We called that Thanksgiving the trial by fire. We all drove to Houston together, and it was the first time that both Lineman and I had met Lubbock’s family. We needn’t have worried. Well, actually, I wasn’t worried period, since all my friends’ parents have loved me since the beginning of time, being such a “good influence” and all. I can’t help it. I’m like catnip for parents. But Lineman was really worried. He won friends and influenced people by washing the dishes. I spent that same time talking to Lubbock’s eccentric grandmother, Nana. I take it that everyone was actually more impressed with my efforts with Nana than Lineman’s dishwashing, but I got the better end of the deal because I find Nana genuinely charming, and I didn’t have to wash dishes!
To make a long story short, after the Thanksgiving by fire, maybe because we were both the only strangers among family, or maybe, as Lubbock likes to say, because we are both Tauruses and just “get” each other, we bonded, and now Lubbock and Lineman and I are all three the best of friends. When Lineman got his iPhone it was only natural that he would turn to me for help with it since I am generally acknowledged to be by far the most technologically adept of our little threesome. I fixed him up and gave him an iTunes gift card I had. In return, among other favors we exchanged that weekend, Lubbock insisted that Lineman send me a picture by email attachment that he had taken of his penis using his new iPhone. Don’t ask. My friends are weird. But Lubbock is awfully proud of Lineman’s supposedly perfect cock. I don’t remember what happened with this actually, but in the end I did not get an email with a picture of the famous dick.

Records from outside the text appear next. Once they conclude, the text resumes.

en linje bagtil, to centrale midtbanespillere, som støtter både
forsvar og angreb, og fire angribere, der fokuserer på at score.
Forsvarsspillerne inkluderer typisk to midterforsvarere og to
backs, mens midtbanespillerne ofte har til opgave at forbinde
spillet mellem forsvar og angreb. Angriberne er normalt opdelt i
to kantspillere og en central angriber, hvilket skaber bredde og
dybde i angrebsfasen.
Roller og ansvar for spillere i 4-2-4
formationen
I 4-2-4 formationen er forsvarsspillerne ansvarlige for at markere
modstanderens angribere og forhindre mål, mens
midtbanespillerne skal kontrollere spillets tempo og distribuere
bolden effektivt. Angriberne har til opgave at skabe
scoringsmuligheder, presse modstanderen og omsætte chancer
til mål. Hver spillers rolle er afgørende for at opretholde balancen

What I did get instead was a voicemail message some months later. Actually, it was three voicemails. The first one was from Lineman, wanting me to join him and Lubbock for a drink somewhere. The second one was from Lubbock, presumably also inviting me to join them. The third voicemail was from Lubbock again, exclaiming that Lineman had discovered that whenever he dials my number from his iPhone the previously mentioned penis picture pops up on his display and that he was paranoid that whenever I received a phone call from him the same picture would pop up on my cell phone as well. And as I was chuckling over that idea it suddenly occurred to me that maybe I should check my voicemail more often.